The Long Island Iced Tea

By Lanee Lee

At the center of many frat party fracasas and spring break mayhem, the Long Island Iced Tea or LIIT.

 

Long Island Iced Tea Close Up

 

It’s a deceptively devilish concoction of four unaged spirits including tequila, vodka, rum and gin mixed with lemon and sugar. Then, instead of using real tea, it’s topped off with Coca-Cola for the look of iced tea.

 

Two gents are given credit to the disco-era classic. The most recent is Robert “Rosebud” Butt (otherwise known as Bob Butt – but what’s in a name, right?). While working at a Long Island nightclub in the 1970s, he created the Long Island Iced Tea for a drink competition that called for triple sec as the challenge ingredient.

 

He even has a website further cementing his creation claim: “The world famous Long Island Iced Tea was first invented in 1972 by me, Robert Butt, while I was tending bar at the infamous Oak Beach Inn. I participated in a cocktail creating contest. Triple Sec had to be included, and the bottles started flying. My concoction was an immediate hit and quickly became the house drink at the Oak Beach Inn. By the mid-1970s, every bar on Long Island was serving up this innocent-looking cocktail, and by the 1980s it was known the world over.”

 

However, Butt might be the butt of the joke. More than a decade earlier, a Long Island Iced Tea recipe first appeared in Betty Crocker’s New Picture Cook Book in 1961. And then again, a LIIT recipe reappeared in the 1966 American Home All-Purpose Cookbook. Maybe he was flipping through his mom’s cookbooks for ideas before the cocktail contest?

 

Laying aside the plagiarism issues, Butt can be lauded for popularizing the drink. In fact, you can even watch him demo the drink in the PBS Inventors series on Youtube.

 

The other origin story has much more intrigue set in Prohibition times. It’s said Long Island, Tennessee local Charles Bishop, or Old Man Bishop, created the cocktail in the 1920s to fool Prohibition police because it looked like tea but packed a serious punch (very convenient if you only had time for one drink before the police raided your bar). His recipe included maple syrup. Still today, New York and Tennessee battle out LIIT’s birthplace.

 

And although many high-end bars and restaurants flat out refuse a guest’s request for the cocktail (to avoid inebriated patrons or because of its lowbrow frat status), the Long Island Iced Tea is making a comeback. In January, The New York Times predicted that retro cocktails, like the LIIT and Blue Lagoon, would trend in 2022.

 

And barkeeps listened. Bless the craft cocktail movement – it embraces and elevates, even the uncool. For example, Bonnie’s in Brooklyn, NY serves a large-format LIIT in a teapot (and yes – and actually uses tea), Halcyon in Austin, TX makes theirs with coffee, and Jeffrey Morgenthaler has been working to redeem the drink for years in Portland.

 

Most bartenders agree, keep the four spirits to a half ounce pour, skip the store bought sour mix (use fresh squeezed lemon juice instead) and you’ll have a well-balanced, refreshing sipper that won’t knock you off your feet.

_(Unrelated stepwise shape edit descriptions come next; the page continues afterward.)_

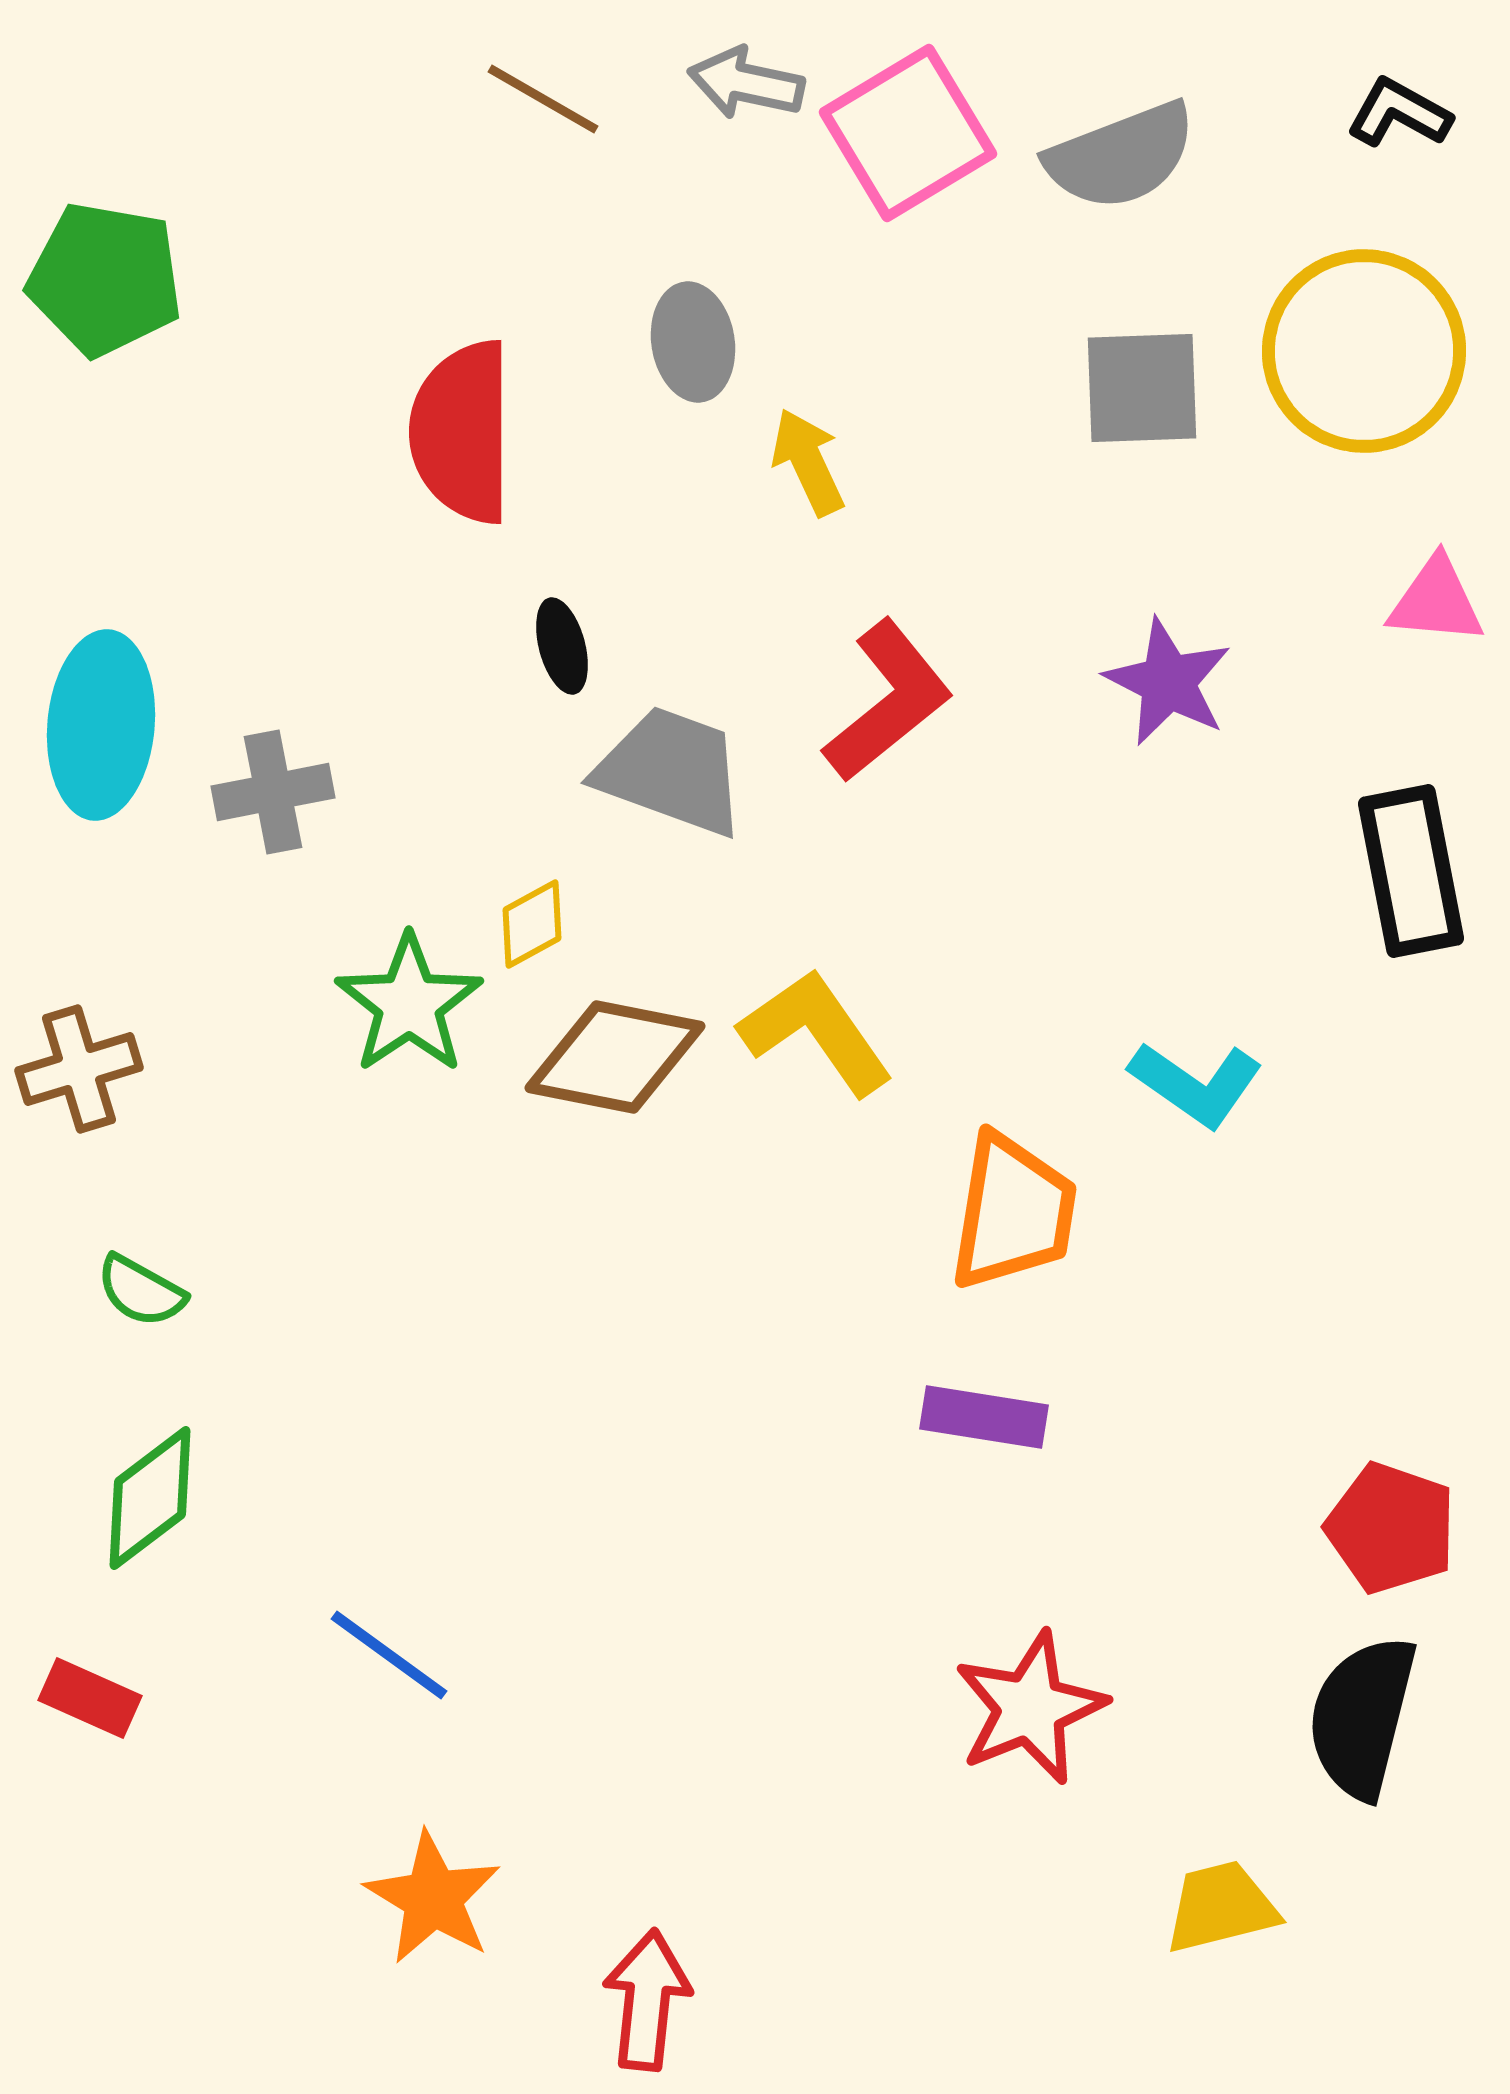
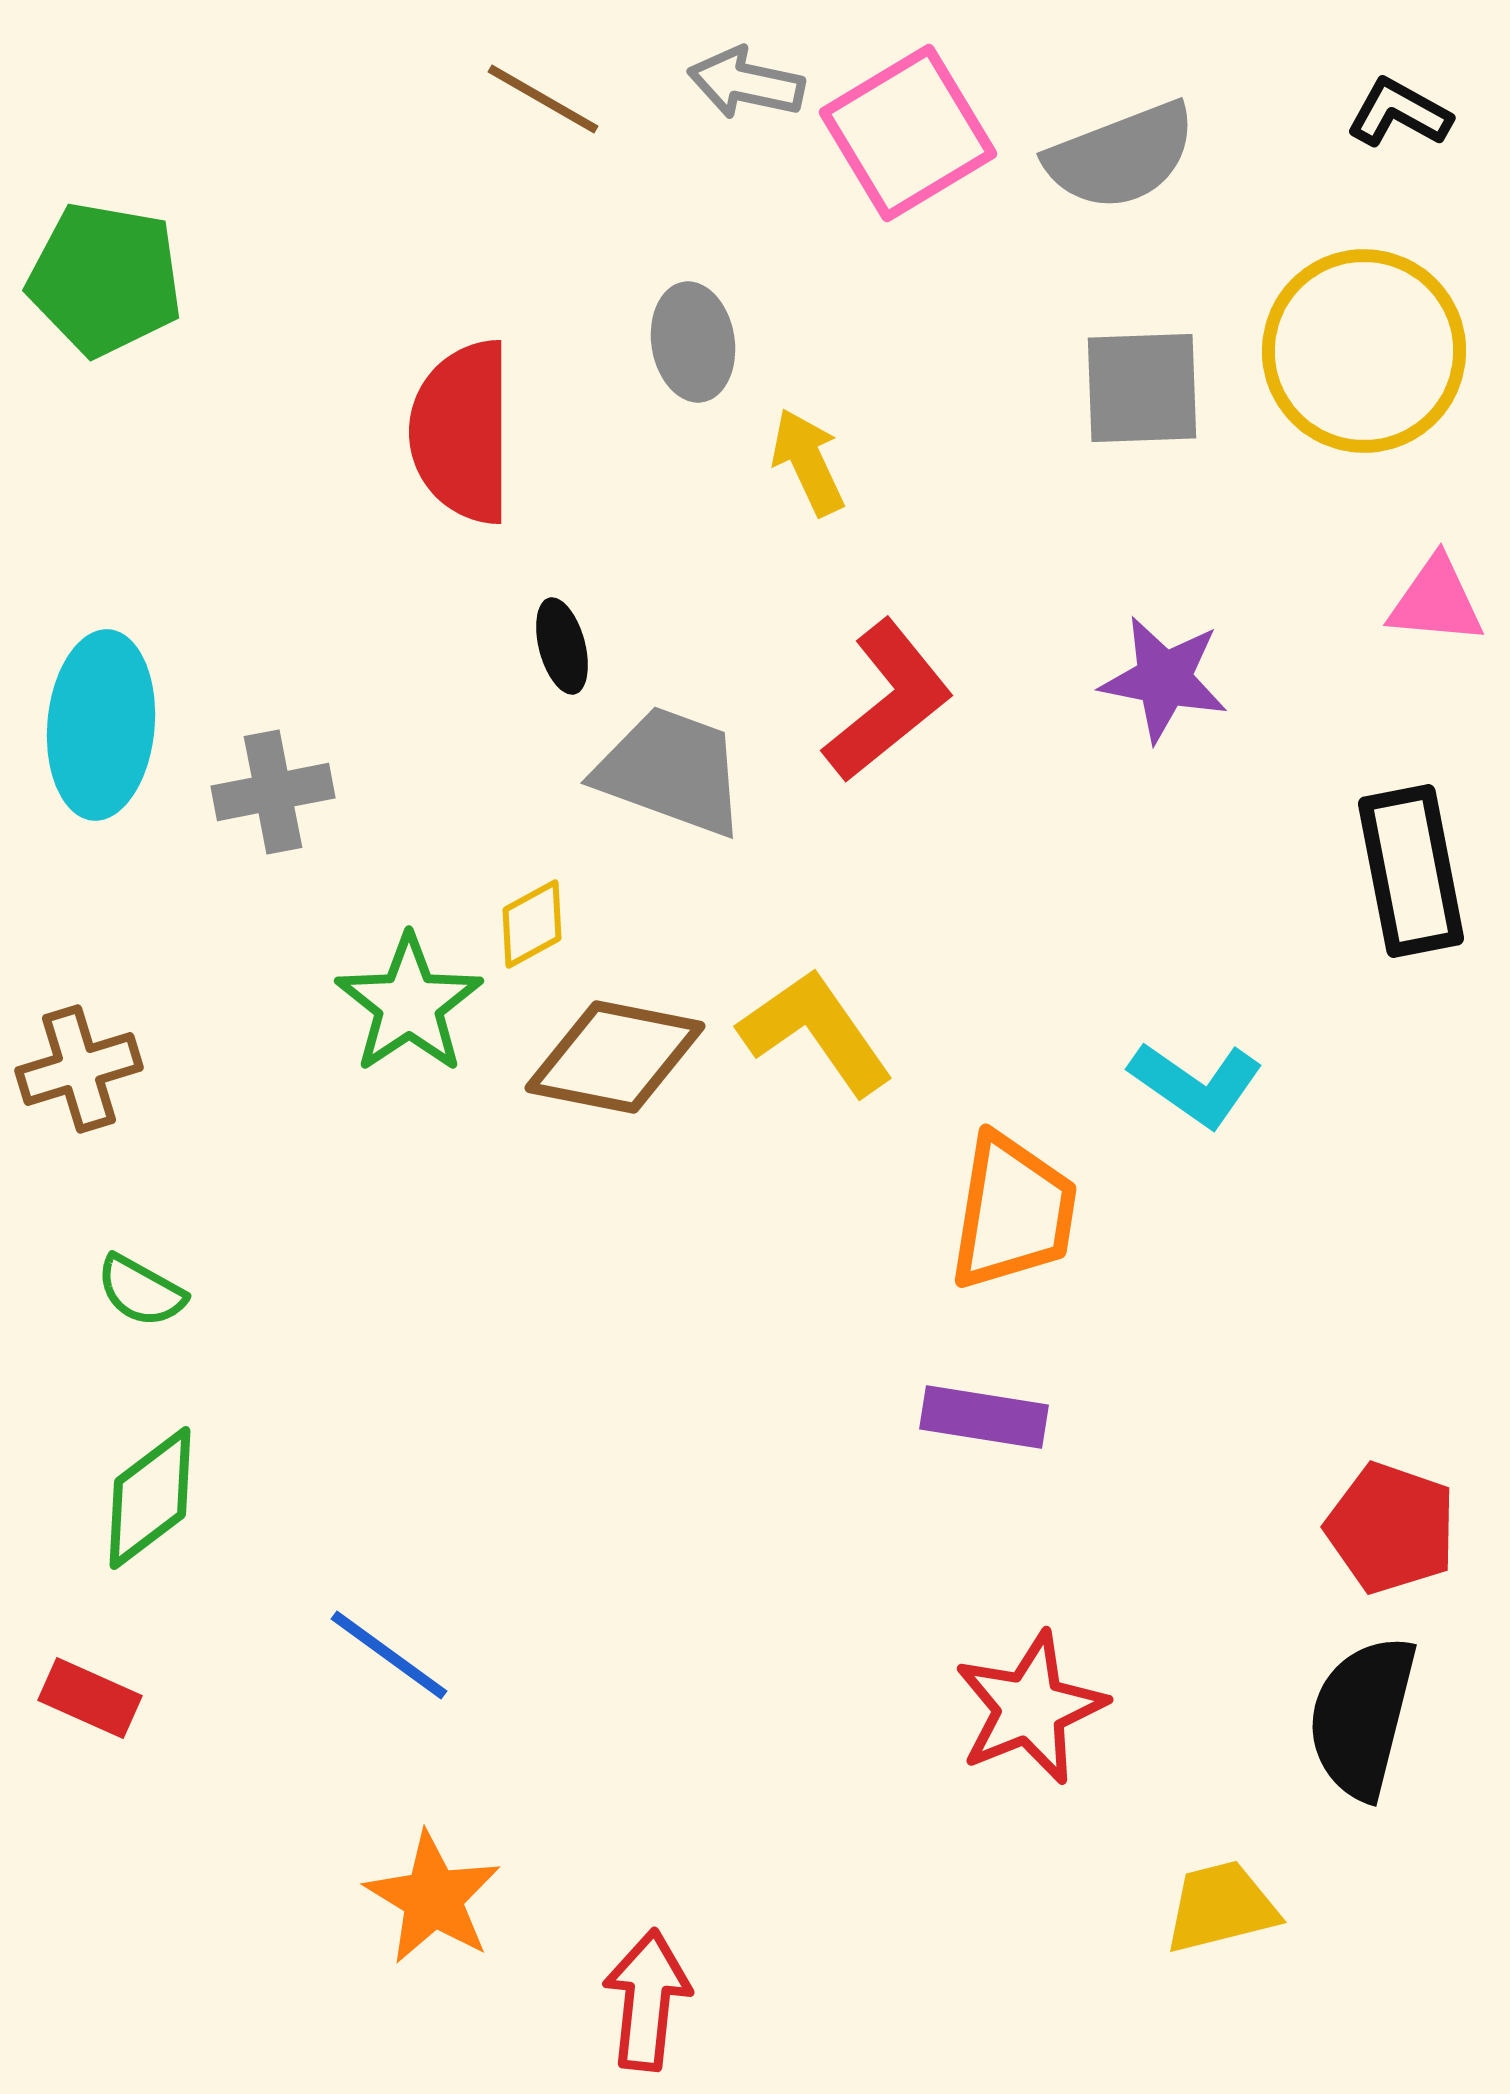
purple star: moved 4 px left, 3 px up; rotated 16 degrees counterclockwise
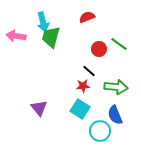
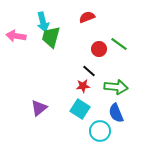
purple triangle: rotated 30 degrees clockwise
blue semicircle: moved 1 px right, 2 px up
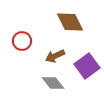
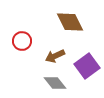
gray diamond: moved 2 px right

Here’s Morgenthaler’s recipe to try now:

 

 

 

​​Long Island Iced Tea

Long Island Iced Tea

Ingredients:

  • 1/2 oz gin
  • 1/2 oz vodka
  • 1/2 oz rum
  • 1/2 oz tequila
  • 1/2 oz triple sec
  • 3/4 oz lemon
  • 2 tsp simple syrup
  • 3/4 oz cola

Preparation: Add everything but the cola to a shaker with ice and shake to chill. Strain into a Collins glass over fresh crushed ice. Garnish with a lemon twist.